Individual-patient data from those with uncomplicated diverticulitis from two RCTs were pooled. Risk factors for adverse outcomes and the effect of observational management were assessed using logistic regression analyses. P < 0·025 was considered statistically significant owing to multiple testing adjustment.
In total, 545 patients in the observational group and 564 in the antibiotics group were included. No statistical differences were found in 1-year follow-up rates of ongoing diverticulitis (7·2 versus 5·0 per cent in observation versus antibiotics groups respectively; P = 0·062), recurrent diverticulitis (8·6 versus 9·6 per cent; P = 0·610), complicated diverticulitis (4·0 versus 2·1 per cent; P = 0·079) and sigmoid resection (5·0 versus 2·5 per cent; P = 0·214). An initial pain score greater than 7, white blood cell count exceeding 13·5 × 10 /l and previous diverticulitis at presentation were risk factors for adverse outcomes. Antibiotic treatment did not prevent adverse outcomes in patients at high risk of adverse events.

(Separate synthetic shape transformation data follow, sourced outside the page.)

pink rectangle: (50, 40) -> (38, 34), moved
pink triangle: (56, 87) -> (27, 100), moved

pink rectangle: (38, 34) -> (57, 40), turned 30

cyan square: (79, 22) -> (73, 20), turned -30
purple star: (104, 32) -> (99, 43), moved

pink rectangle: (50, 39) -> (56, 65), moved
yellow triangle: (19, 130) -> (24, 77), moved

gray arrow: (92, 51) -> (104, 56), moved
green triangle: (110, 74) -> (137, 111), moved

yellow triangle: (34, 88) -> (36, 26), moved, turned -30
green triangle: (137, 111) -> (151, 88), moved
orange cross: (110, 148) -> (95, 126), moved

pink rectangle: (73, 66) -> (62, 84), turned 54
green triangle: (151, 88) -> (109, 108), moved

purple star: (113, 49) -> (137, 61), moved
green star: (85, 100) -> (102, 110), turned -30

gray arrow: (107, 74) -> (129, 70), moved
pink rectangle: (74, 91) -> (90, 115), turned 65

Observational management of acute uncomplicated diverticulitis is safe. Some statistical uncertainty remains, depending on the thresholds of clinical relevance, owing to small differences, but no subgroup that would benefit from antibiotic treatment was apparent.
两项 RCT(AVOD 和 DIABOLO)表明,在急性单纯性憩室炎中省略抗生素时,在恢复或不良结局方面没有差异。两项试验均显示,非抗生素组中复杂憩室炎和手术的发生率非显著升高。本项针对个体患者数据的荟萃分析旨在探讨不良结局,并确定可能从抗生素治疗中获益的高危患者。

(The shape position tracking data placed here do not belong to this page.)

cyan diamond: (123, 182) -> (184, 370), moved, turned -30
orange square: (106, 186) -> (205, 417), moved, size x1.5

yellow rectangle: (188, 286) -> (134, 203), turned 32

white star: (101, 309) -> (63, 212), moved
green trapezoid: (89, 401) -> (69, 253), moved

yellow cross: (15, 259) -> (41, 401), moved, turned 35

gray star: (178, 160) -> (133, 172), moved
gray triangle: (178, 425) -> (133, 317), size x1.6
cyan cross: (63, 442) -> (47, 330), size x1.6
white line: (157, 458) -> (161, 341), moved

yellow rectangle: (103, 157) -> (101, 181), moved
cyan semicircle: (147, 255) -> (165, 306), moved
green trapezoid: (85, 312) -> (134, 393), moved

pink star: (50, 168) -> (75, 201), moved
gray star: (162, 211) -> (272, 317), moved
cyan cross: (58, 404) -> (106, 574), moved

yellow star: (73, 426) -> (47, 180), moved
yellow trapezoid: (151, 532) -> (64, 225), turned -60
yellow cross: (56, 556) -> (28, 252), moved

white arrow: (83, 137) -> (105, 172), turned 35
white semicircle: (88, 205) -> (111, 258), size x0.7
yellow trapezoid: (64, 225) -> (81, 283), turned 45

汇总来自两项 RCT 的单纯性憩室炎患者的个体患者数据。使用逻辑回归分析评估不良结局的危险因素和观察性管理的效果。由于多重测试调整,P<0·025 被认为具有统计学意义。
共有 545 例观察组成员和 564 例抗生素组成员纳入分析。在 1 年随访时,观察组中持续性憩室炎(分别为 7.2%和 5.0%)、复发性憩室炎(分别为 8.6%和 9.6%)、复杂憩室炎(分别为 4.0%和 2.1%)和乙状结肠切除术(分别为 5.0%和 2.5%)的发生率无统计学差异(P 值分别为 0·062、0·610、0·079 和 0·214)。初始疼痛评分大于 7、白细胞计数超过 13.5×10 /l 和就诊时存在既往憩室炎是不良结局的危险因素。对于高风险不良事件的患者,抗生素治疗并不能预防不良结局。
急性单纯性憩室炎的观察性管理是安全的。由于差异较小,取决于临床相关性的阈值,仍存在一些统计上的不确定性,但没有明显的亚组显示从抗生素治疗中获益。